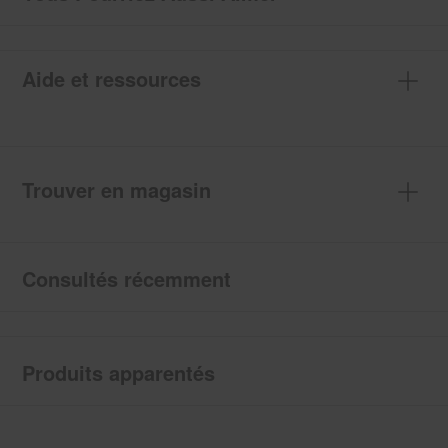
Aide et ressources
Trouver en magasin
Consultés récemment
Produits apparentés
Item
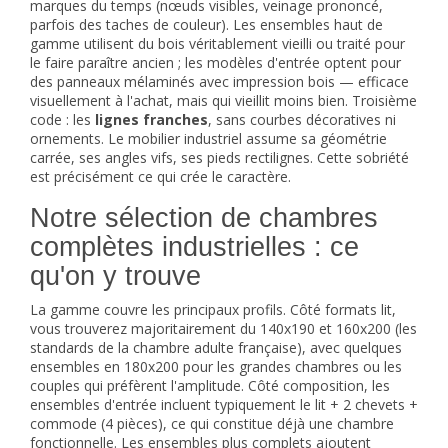
marques du temps (nœuds visibles, veinage prononcé,
parfois des taches de couleur). Les ensembles haut de
gamme utilisent du bois véritablement vieilli ou traité pour
le faire paraître ancien ; les modèles d'entrée optent pour
des panneaux mélaminés avec impression bois — efficace
visuellement à l'achat, mais qui vieillit moins bien. Troisième
code : les
lignes franches
, sans courbes décoratives ni
ornements. Le mobilier industriel assume sa géométrie
carrée, ses angles vifs, ses pieds rectilignes. Cette sobriété
est précisément ce qui crée le caractère.
Notre sélection de chambres
complètes industrielles : ce
qu'on y trouve
La gamme couvre les principaux profils. Côté formats lit,
vous trouverez majoritairement du 140x190 et 160x200 (les
standards de la chambre adulte française), avec quelques
ensembles en 180x200 pour les grandes chambres ou les
couples qui préfèrent l'amplitude. Côté composition, les
ensembles d'entrée incluent typiquement le lit + 2 chevets +
commode (4 pièces), ce qui constitue déjà une chambre
fonctionnelle. Les ensembles plus complets ajoutent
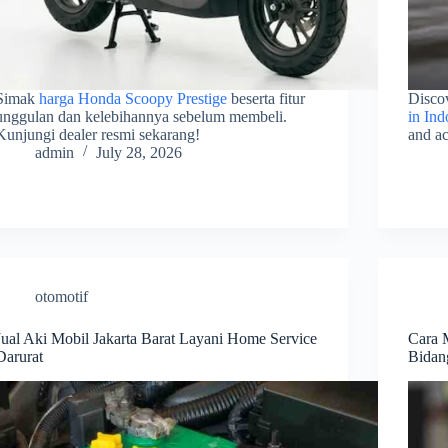
Simak
harga Honda Scoopy Prestige
beserta fitur
Discov
unggulan dan kelebihannya sebelum membeli.
in Ind
Kunjungi dealer resmi sekarang!
and ac
admin
July 28, 2026
otomotif
Jual Aki Mobil Jakarta Barat Layani Home Service
Cara 
Darurat
Bidan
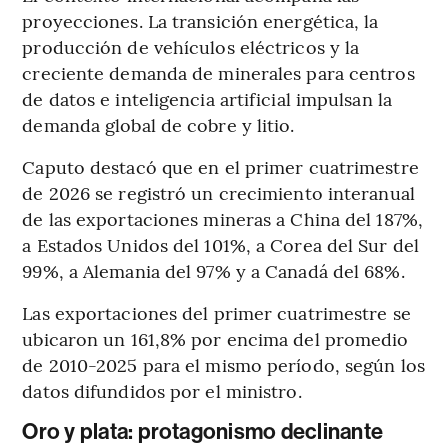
proyecciones. La transición energética, la
producción de vehículos eléctricos y la
creciente demanda de minerales para centros
de datos e inteligencia artificial impulsan la
demanda global de cobre y litio.
Caputo destacó que en el primer cuatrimestre
de 2026 se registró un crecimiento interanual
de las exportaciones mineras a China del 187%,
a Estados Unidos del 101%, a Corea del Sur del
99%, a Alemania del 97% y a Canadá del 68%.
Las exportaciones del primer cuatrimestre se
ubicaron un 161,8% por encima del promedio
de 2010-2025 para el mismo período, según los
datos difundidos por el ministro.
Oro y plata: protagonismo declinante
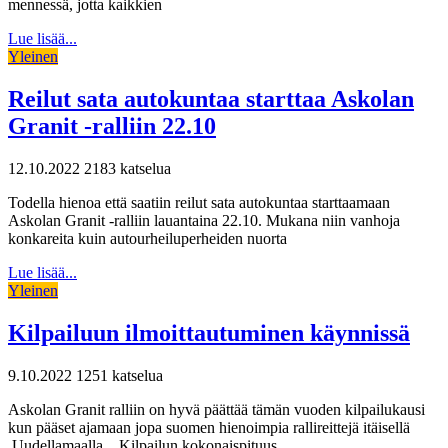
mennessä, jotta kaikkien
Lue lisää...
Yleinen
Reilut sata autokuntaa starttaa Askolan
Granit -ralliin 22.10
12.10.2022
2183 katselua
Todella hienoa että saatiin reilut sata autokuntaa starttaamaan
Askolan Granit -ralliin lauantaina 22.10. Mukana niin vanhoja
konkareita kuin autourheiluperheiden nuorta
Lue lisää...
Yleinen
Kilpailuun ilmoittautuminen käynnissä
9.10.2022
1251 katselua
Askolan Granit ralliin on hyvä päättää tämän vuoden kilpailukausi
kun pääset ajamaan jopa suomen hienoimpia rallireittejä itäisellä
Uudellamaalla. Kilpailun kokonaispituus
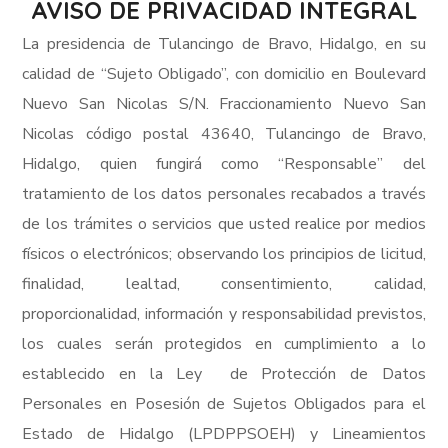
AVISO DE PRIVACIDAD INTEGRAL
La presidencia de Tulancingo de Bravo, Hidalgo, en su
calidad de “Sujeto Obligado”, con domicilio en Boulevard
Nuevo San Nicolas S/N. Fraccionamiento Nuevo San
Nicolas código postal 43640, Tulancingo de Bravo,
Hidalgo, quien fungirá como “Responsable” del
tratamiento de los datos personales recabados a través
de los trámites o servicios que usted realice por medios
físicos o electrónicos; observando los principios de licitud,
finalidad, lealtad, consentimiento, calidad,
proporcionalidad, información y responsabilidad previstos,
los cuales serán protegidos en cumplimiento a lo
establecido en la Ley de Protección de Datos
Personales en Posesión de Sujetos Obligados para el
Estado de Hidalgo (LPDPPSOEH) y Lineamientos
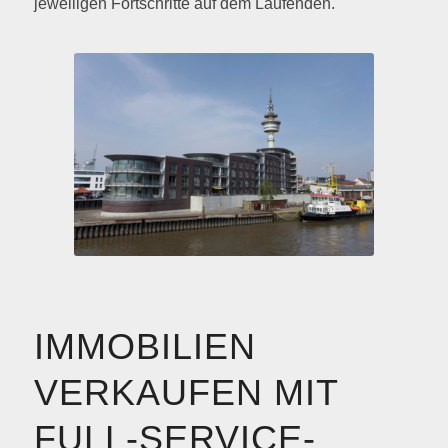
jeweiligen Fortschritte auf dem Laufenden.
IMMOBILIEN
VERKAUFEN MIT
FULL-SERVICE-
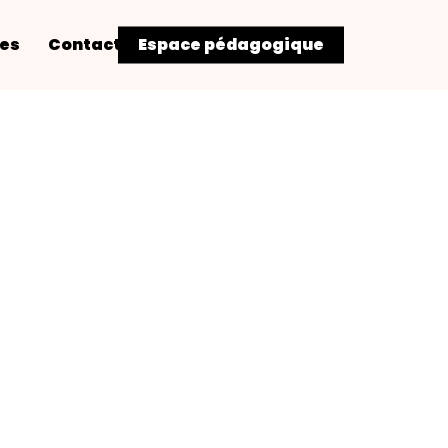
res
Contact
Espace pédagogique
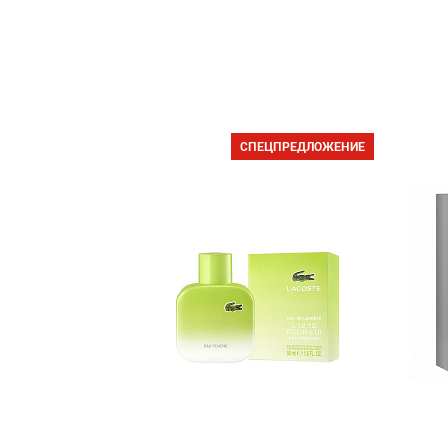
СПЕЦПРЕДЛОЖЕНИЕ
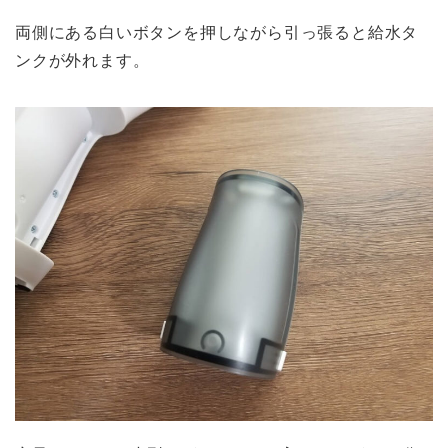
両側にある白いボタンを押しながら引っ張ると給水タ
ンクが外れます。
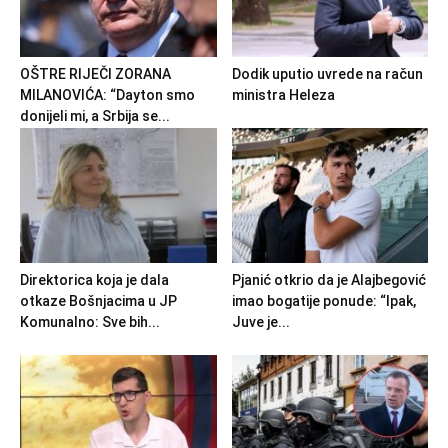
OŠTRE RIJEČI ZORANA
Dodik uputio uvrede na račun
MILANOVIĆA: “Dayton smo
ministra Heleza
donijeli mi, a Srbija se...
Direktorica koja je dala
Pjanić otkrio da je Alajbegović
otkaze Bošnjacima u JP
imao bogatije ponude: “Ipak,
Komunalno: Sve bih...
Juve je...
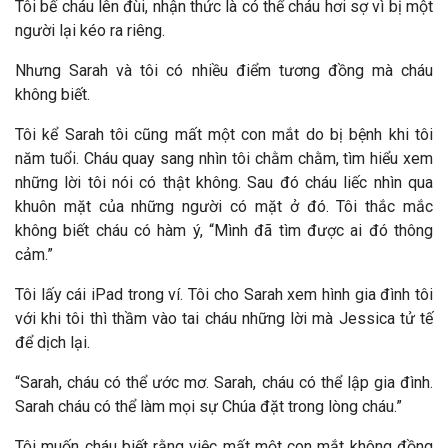
Tôi bế cháu lên đùi, nhận thức là có thể cháu hơi sợ vì bị một
người lại kéo ra riêng.
Nhưng Sarah và tôi có nhiều điểm tương đồng mà cháu
không biết.
Tôi kể Sarah tôi cũng mất một con mắt do bị bệnh khi tôi
năm tuổi. Cháu quay sang nhìn tôi chằm chằm, tìm hiểu xem
những lời tôi nói có thật không. Sau đó cháu liếc nhìn qua
khuôn mặt của những người có mặt ở đó. Tôi thắc mắc
không biết cháu có hàm ý, “Mình đã tìm được ai đó thông
cảm.”
Tôi lấy cái iPad trong ví. Tôi cho Sarah xem hình gia đình tôi
với khi tôi thì thầm vào tai cháu những lời mà Jessica tử tế
để dịch lại.
“Sarah, cháu có thể ước mơ. Sarah, cháu có thể lập gia đình.
Sarah cháu có thể làm mọi sự Chúa đặt trong lòng cháu.”
Tôi muốn cháu biết rằng việc mất một con mắt không đồng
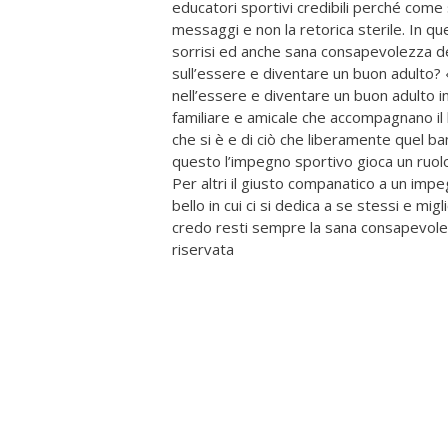
educatori sportivi credibili perché com
messaggi e non la retorica sterile. In que
sorrisi ed anche sana consapevolezza de
sull’essere e diventare un buon adulto? 
nell’essere e diventare un buon adulto 
familiare e amicale che accompagnano il 
che si è e di ciò che liberamente quel b
questo l’impegno sportivo gioca un ruolo 
Per altri il giusto companatico a un impe
bello in cui ci si dedica a se stessi e mi
credo resti sempre la sana consapevole
riservata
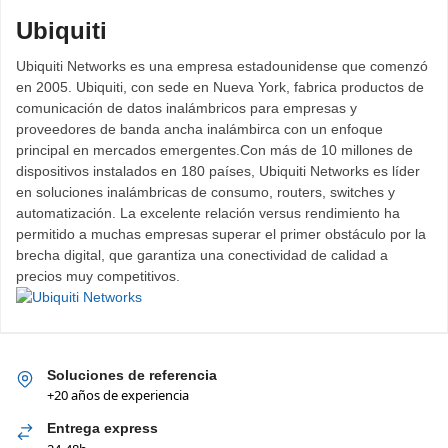
Ubiquiti
Ubiquiti Networks es una empresa estadounidense que comenzó
en 2005. Ubiquiti, con sede en Nueva York, fabrica productos de
comunicación de datos inalámbricos para empresas y
proveedores de banda ancha inalámbirca con un enfoque
principal en mercados emergentes.Con más de 10 millones de
dispositivos instalados en 180 países, Ubiquiti Networks es líder
en soluciones inalámbricas de consumo, routers, switches y
automatización. La excelente relación versus rendimiento ha
permitido a muchas empresas superar el primer obstáculo por la
brecha digital, que garantiza una conectividad de calidad a
precios muy competitivos.
Soluciones de referencia
+20 años de experiencia
Entrega express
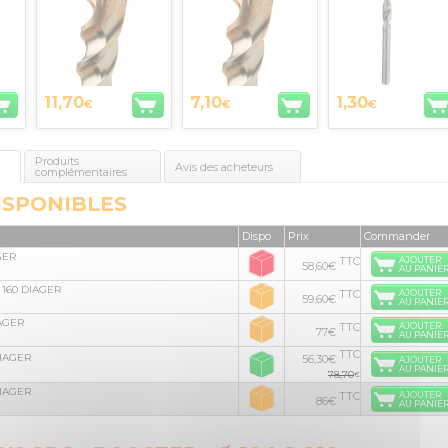
11,70
7,10
1,30
€
€
€
Produits
Avis des acheteurs
complémentaires
ISPONIBLES
Dispo
Prix
Commander
AGER
TTC
AJOUTER
58,60€
AU PANIE
r 160 DIAGER
TTC
AJOUTER
59,60€
AU PANIE
IAGER
TTC
AJOUTER
77€
AU PANIE
TTC
DIAGER
56,30€
AJOUTER
AU PANIE
78,70
€
DIAGER
TTC
AJOUTER
86€
AU PANIE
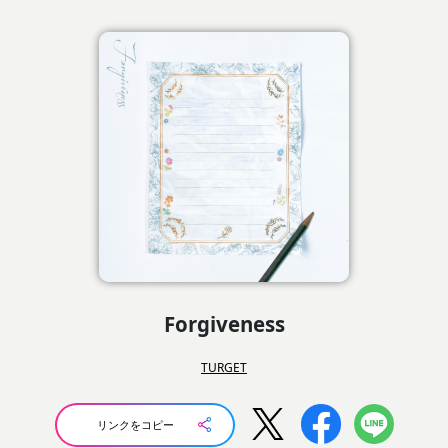
Forgiveness
TURGET
リンクをコピー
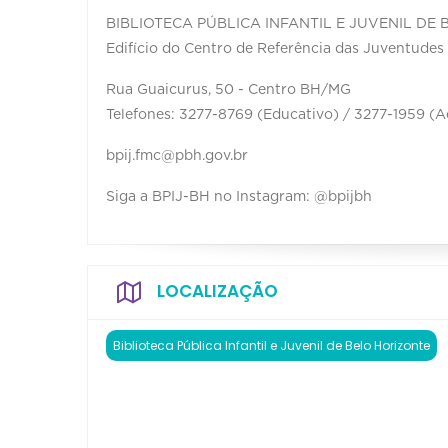
BIBLIOTECA PÚBLICA INFANTIL E JUVENIL DE
Edifício do Centro de Referência das Juventudes
Rua Guaicurus, 50 - Centro BH/MG
Telefones: 3277-8769 (Educativo) / 3277-1959 (A
bpij.fmc@pbh.gov.br
Siga a BPIJ-BH no Instagram: @bpijbh
LOCALIZAÇÃO
Biblioteca Pública Infantil e Juvenil de Belo Horizonte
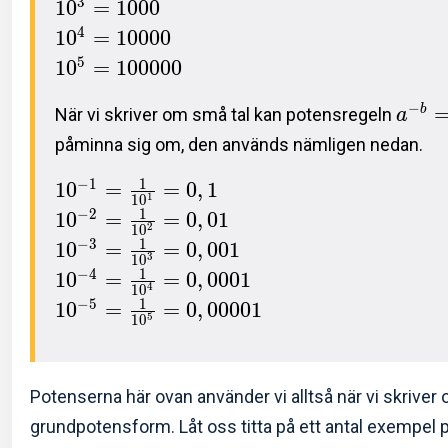
3
1
0
=
1
0
0
0
4
1
0
=
1
0
0
0
0
5
1
0
=
1
0
0
0
0
0
−
b
När vi skriver om små tal kan potensregeln
a
påminna sig om, den används nämligen nedan.
1
−
1
1
0
=
=
0
,
1
1
1
0
1
−
2
1
0
=
=
0
,
0
1
2
1
0
1
−
3
1
0
=
=
0
,
0
0
1
3
1
0
1
−
4
1
0
=
=
0
,
0
0
0
1
4
1
0
1
−
5
1
0
=
=
0
,
0
0
0
0
1
5
1
0
Potenserna här ovan använder vi alltså när vi skriver om
grundpotensform. Låt oss titta på ett antal exempel p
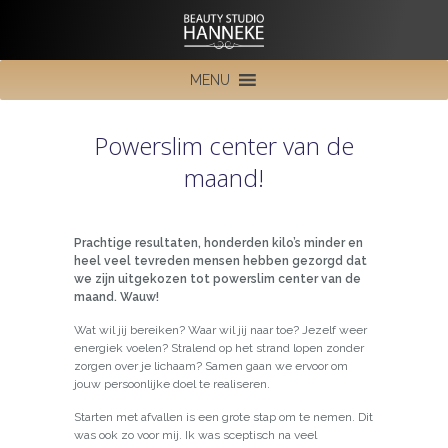
MENU
Powerslim center van de
maand!
Prachtige resultaten, honderden kilo’s minder en
heel veel tevreden mensen hebben gezorgd dat
we zijn uitgekozen tot powerslim center van de
maand. Wauw!
Wat wil jij bereiken? Waar wil jij naar toe? Jezelf weer
energiek voelen? Stralend op het strand lopen zonder
zorgen over je lichaam? Samen gaan we ervoor om
jouw persoonlijke doel te realiseren.
Starten met afvallen is een grote stap om te nemen. Dit
was ook zo voor mij. Ik was sceptisch na veel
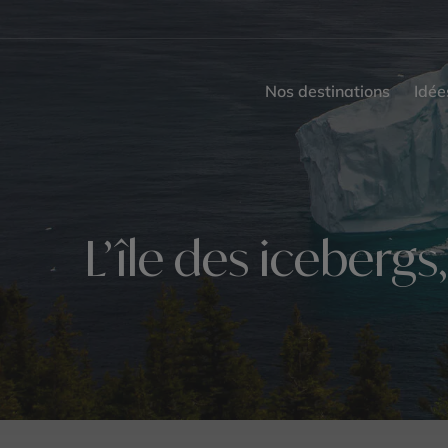
Nos destinations
Idée
L’île des iceberg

[Task item] When you reach the line with "datos difundidos por el ministro." in the records above, start writing out each line exactly, and stop after the line with "Askolan Granit ralliin". Pictures stay out.

[Answer to this exercise]
datos difundidos por el ministro.
Oro y plata: protagonismo declinante
mennessä, jotta kaikkien
Lue lisää...
Yleinen
Reilut sata autokuntaa starttaa Askolan
Granit -ralliin 22.10
12.10.2022
2183 katselua
Todella hienoa että saatiin reilut sata autokuntaa starttaamaan
Askolan Granit -ralliin lauantaina 22.10. Mukana niin vanhoja
konkareita kuin autourheiluperheiden nuorta
Lue lisää...
Yleinen
Kilpailuun ilmoittautuminen käynnissä
9.10.2022
1251 katselua
Askolan Granit ralliin on hyvä päättää tämän vuoden kilpailukausi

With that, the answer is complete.